Do Accelerators Work? If So, How?
研究了顶级创业加速器是否帮助初创企业发展,发现早期加速器通过广泛、密集且有节奏的咨询机制显著加速企业发展,并存在一定的筛选效应。
Accelerators are entrepreneurial programs that attempt to help ventures learn, often utilizing extensive consultation with mentors, program directors, customers, guest speakers, alumni, and peers. Although accelerators have rapidly emerged as prominent players in the entrepreneurial ecosystem, entrepreneurs, policy makers, and academics continue to raise questions about their efficacy. Moreover, relevant organizational literature suggests that, even if accelerators are associated with better venture outcomes, results could be due to mechanisms other than learning, such as sorting or signaling. Drawing on mixed empirical methods that include proprietary data on the ventures accepted and “almost accepted” to a set of top accelerators, we find evidence that some, but not all, of the early accelerators we study substantially aid and accelerate venture development.

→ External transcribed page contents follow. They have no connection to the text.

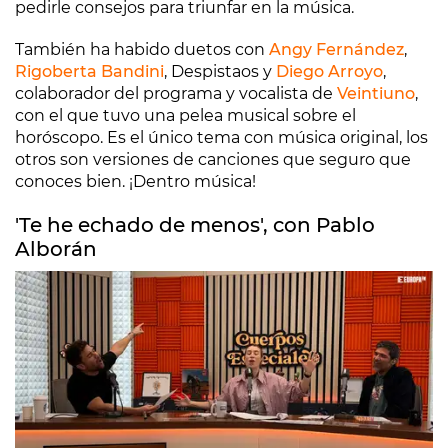
pedirle consejos para triunfar en la música.
También ha habido duetos con
Angy Fernández
,
Rigoberta Bandini
, Despistaos y
Diego Arroyo
,
colaborador del programa y vocalista de
Veintiuno
,
con el que tuvo una pelea musical sobre el
horóscopo. Es el único tema con música original, los
otros son versiones de canciones que seguro que
conoces bien. ¡Dentro música!
'Te he echado de menos', con Pablo
Alborán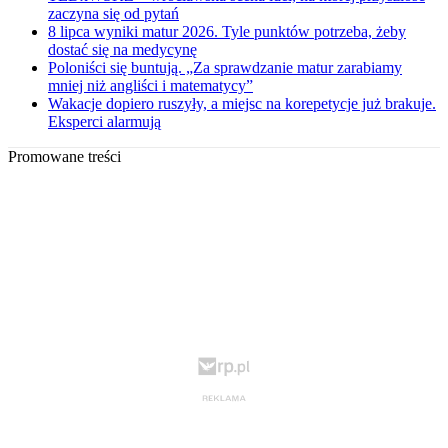
zaczyna się od pytań
8 lipca wyniki matur 2026. Tyle punktów potrzeba, żeby
dostać się na medycynę
Poloniści się buntują. „Za sprawdzanie matur zarabiamy
mniej niż angliści i matematycy”
Wakacje dopiero ruszyły, a miejsc na korepetycje już brakuje.
Eksperci alarmują
Promowane treści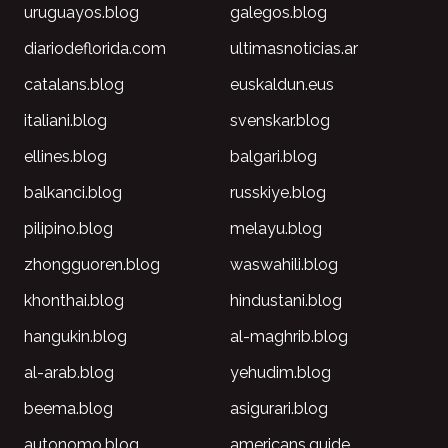
uruguayos.blog
galegos.blog
diariodeflorida.com
ultimasnoticias.ar
catalans.blog
euskaldun.eus
italiani.blog
svenskar.blog
ellines.blog
balgari.blog
balkanci.blog
russkiye.blog
pilipino.blog
melayu.blog
zhongguoren.blog
waswahili.blog
khonthai.blog
hindustani.blog
hangukin.blog
al-maghrib.blog
al-arab.blog
yehudim.blog
beema.blog
asigurari.blog
autonomo.blog
americans.guide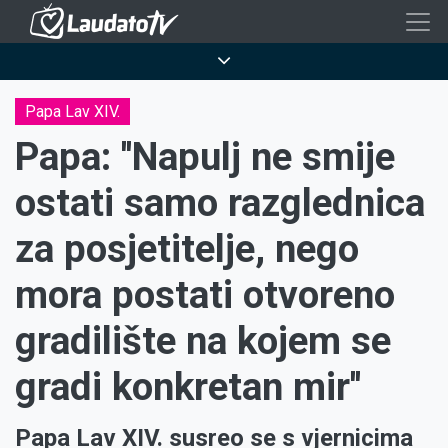
Skoči
na
Breadcrumb
glavni
sadržaj
Papa Lav XIV.
Papa: ''Napulj ne smije
ostati samo razglednica
za posjetitelje, nego
mora postati otvoreno
gradilište na kojem se
gradi konkretan mir''
Papa Lav XIV. susreo se s vjernicima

We also find some evidence of sorting dynamics. These findings are corroborated using an auxiliary quantitative data set constructed from publicly observable data. Complementary qualitative fieldwork suggests a key driver of these accelerator effects is a novel learning mechanism we label broad, intensive, and paced consultation. The implication of these insights is that the practices of early accelerators represent a beneficial and likely replicable form of intervention that may also have relevance for independent entrepreneurs, educational programs, and corporate innovation.